Ogle Davis, born in London into a showbiz family and raised in Belfast, broke into television at 18. An obit in the Irish Times led off with the following paragraph:

“When television was black and white, Sally Ogle brought glamour to nightly news programs during the 1960s, when she became presenter [host] on UTV [Ulster Television] and BBC Northern Ireland, where her stunning looks and razor-sharp intellect marked her out for greater things.”

Simultaneously, she was active in Belfast’s sole synagogue.

In Los Angeles, she found her main niche in reporting on the glamorous and political sides of her adopted city, specializing in incisive interviews with newsmakers, ranging from Paul Newman to Ronald Reagan.

Her various assignments included West Coast correspondent for the BBC, documentary producer for CBS-TV and contributor to the New York Times Sunday Magazine.
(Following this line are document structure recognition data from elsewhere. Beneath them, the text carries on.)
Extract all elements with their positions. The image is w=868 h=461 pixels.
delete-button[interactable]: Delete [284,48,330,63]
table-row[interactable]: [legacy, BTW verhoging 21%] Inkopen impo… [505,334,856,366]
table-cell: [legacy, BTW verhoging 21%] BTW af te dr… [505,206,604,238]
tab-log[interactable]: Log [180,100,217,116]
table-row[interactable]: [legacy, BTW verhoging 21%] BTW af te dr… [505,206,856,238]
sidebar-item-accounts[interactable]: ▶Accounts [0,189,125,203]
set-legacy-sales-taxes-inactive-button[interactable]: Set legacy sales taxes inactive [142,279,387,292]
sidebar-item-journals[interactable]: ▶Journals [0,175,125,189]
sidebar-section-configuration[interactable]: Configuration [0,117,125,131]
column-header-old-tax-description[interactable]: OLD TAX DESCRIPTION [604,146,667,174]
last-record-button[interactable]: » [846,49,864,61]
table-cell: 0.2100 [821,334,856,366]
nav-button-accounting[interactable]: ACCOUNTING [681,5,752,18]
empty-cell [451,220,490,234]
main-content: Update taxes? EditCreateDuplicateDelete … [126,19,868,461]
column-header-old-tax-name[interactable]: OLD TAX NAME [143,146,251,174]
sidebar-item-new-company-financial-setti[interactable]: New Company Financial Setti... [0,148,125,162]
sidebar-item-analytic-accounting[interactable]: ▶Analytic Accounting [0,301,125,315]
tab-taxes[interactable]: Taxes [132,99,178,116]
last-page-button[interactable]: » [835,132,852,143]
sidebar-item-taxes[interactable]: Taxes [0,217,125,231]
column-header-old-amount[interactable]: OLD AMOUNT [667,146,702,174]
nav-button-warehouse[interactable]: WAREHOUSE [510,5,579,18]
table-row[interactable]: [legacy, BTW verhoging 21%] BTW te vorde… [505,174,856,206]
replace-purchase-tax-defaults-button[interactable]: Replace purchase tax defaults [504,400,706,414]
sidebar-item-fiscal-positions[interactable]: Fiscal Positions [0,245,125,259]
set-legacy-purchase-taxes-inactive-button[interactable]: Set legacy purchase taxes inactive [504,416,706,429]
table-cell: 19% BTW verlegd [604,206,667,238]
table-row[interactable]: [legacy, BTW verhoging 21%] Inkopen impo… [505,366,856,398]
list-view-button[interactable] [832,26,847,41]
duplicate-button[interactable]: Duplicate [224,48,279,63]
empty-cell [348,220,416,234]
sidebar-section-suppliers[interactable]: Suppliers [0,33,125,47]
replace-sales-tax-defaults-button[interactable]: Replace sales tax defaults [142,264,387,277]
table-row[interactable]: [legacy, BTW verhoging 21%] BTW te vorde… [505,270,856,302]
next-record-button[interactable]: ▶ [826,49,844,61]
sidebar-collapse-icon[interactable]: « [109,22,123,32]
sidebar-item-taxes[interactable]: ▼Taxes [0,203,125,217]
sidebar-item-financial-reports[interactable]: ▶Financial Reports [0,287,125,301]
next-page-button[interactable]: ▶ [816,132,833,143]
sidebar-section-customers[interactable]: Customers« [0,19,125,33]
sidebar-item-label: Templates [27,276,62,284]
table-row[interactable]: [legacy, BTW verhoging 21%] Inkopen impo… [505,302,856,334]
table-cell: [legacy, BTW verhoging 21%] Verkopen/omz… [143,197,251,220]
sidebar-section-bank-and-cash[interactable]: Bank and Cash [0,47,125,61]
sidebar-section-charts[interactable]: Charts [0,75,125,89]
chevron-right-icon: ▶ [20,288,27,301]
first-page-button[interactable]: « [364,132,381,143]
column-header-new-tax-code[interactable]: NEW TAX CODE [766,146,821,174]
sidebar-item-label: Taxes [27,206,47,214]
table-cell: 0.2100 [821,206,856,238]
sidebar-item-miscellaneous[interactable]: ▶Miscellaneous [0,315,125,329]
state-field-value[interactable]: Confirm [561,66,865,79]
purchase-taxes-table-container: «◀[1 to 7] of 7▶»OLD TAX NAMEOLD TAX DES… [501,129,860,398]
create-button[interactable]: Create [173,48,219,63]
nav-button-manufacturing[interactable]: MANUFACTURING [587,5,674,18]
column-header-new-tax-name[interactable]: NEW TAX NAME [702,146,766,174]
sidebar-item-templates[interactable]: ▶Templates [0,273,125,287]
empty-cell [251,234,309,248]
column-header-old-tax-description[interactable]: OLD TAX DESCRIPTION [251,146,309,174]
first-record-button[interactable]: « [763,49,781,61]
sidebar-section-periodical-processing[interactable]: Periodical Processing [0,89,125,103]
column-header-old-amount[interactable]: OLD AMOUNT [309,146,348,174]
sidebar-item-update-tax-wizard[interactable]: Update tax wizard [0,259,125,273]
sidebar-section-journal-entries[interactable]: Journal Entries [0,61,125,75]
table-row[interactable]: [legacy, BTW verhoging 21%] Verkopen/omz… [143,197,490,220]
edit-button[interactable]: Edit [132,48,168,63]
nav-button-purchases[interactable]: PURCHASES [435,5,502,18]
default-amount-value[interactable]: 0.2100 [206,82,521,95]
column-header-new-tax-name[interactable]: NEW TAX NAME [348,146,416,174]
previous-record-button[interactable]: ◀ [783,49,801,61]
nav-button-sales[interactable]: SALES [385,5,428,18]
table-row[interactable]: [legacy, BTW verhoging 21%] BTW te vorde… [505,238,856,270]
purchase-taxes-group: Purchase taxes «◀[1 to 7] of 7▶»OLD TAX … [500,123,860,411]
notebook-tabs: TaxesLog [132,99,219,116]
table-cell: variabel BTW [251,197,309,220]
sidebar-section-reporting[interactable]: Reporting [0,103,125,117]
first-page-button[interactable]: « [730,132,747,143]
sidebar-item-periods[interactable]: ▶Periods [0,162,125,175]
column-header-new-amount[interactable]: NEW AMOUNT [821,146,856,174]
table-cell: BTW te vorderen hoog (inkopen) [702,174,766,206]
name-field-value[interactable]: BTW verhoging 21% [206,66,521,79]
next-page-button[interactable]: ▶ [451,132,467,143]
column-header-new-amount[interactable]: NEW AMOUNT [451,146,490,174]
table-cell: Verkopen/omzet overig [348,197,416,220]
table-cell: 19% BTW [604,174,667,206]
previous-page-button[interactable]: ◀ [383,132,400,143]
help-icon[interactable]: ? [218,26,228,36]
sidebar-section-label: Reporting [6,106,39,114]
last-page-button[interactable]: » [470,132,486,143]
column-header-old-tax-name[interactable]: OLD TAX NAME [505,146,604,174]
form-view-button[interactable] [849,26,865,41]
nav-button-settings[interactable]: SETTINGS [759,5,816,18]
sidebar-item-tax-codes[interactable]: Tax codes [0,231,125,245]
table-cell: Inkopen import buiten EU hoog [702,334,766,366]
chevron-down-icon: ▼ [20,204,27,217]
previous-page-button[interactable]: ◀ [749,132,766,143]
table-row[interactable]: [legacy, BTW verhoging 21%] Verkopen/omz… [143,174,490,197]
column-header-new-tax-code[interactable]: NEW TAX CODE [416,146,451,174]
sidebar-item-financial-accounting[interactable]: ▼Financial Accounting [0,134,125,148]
Ivor Davis described the couple’s professional relationship, telling the Ventura County Star, “I spent my life as a foreign correspondent, and I was a meat-and-potatoes writer. Sally was a crème-de-la-crème writer. We discovered we could work together on stories. I did the digging and Sally did the finishing touches.”

Ogle Davis continued her involvement in Jewish religious and arts life and helped establish a Reconstructionist congregation in Malibu. After moving to Ventura in the 1980s, she served on the board and pulpit committee of Temple Beth Torah, was a founding member of the Ventura County Jewish Film Festival and was actively involved in the Ventura Music Festival and in Planned Parenthood.

Rabbi Lisa Hochberg-Miller of Beth Torah recalled, “Sally was unquestionably one of the brightest women that most of us have ever met. … She had an incredible interest in just about everything.”

Ogle Davis is survived by her husband, Ivor Davis; daughter, Rebecca Davis-Suskind (David); son, Gideon (Tricia) Davis; four grandchildren; and a sister.

The family suggests that those wishing to honor her memory consider donations to the Virginia Mason Pancreaticobiliary Cancer Fund, attention Dr. Vincent Picozzi, Virginia Mason Medical Center, Mailstop Buck 2, 110 Ninth Ave., Seattle, Wash., 98110.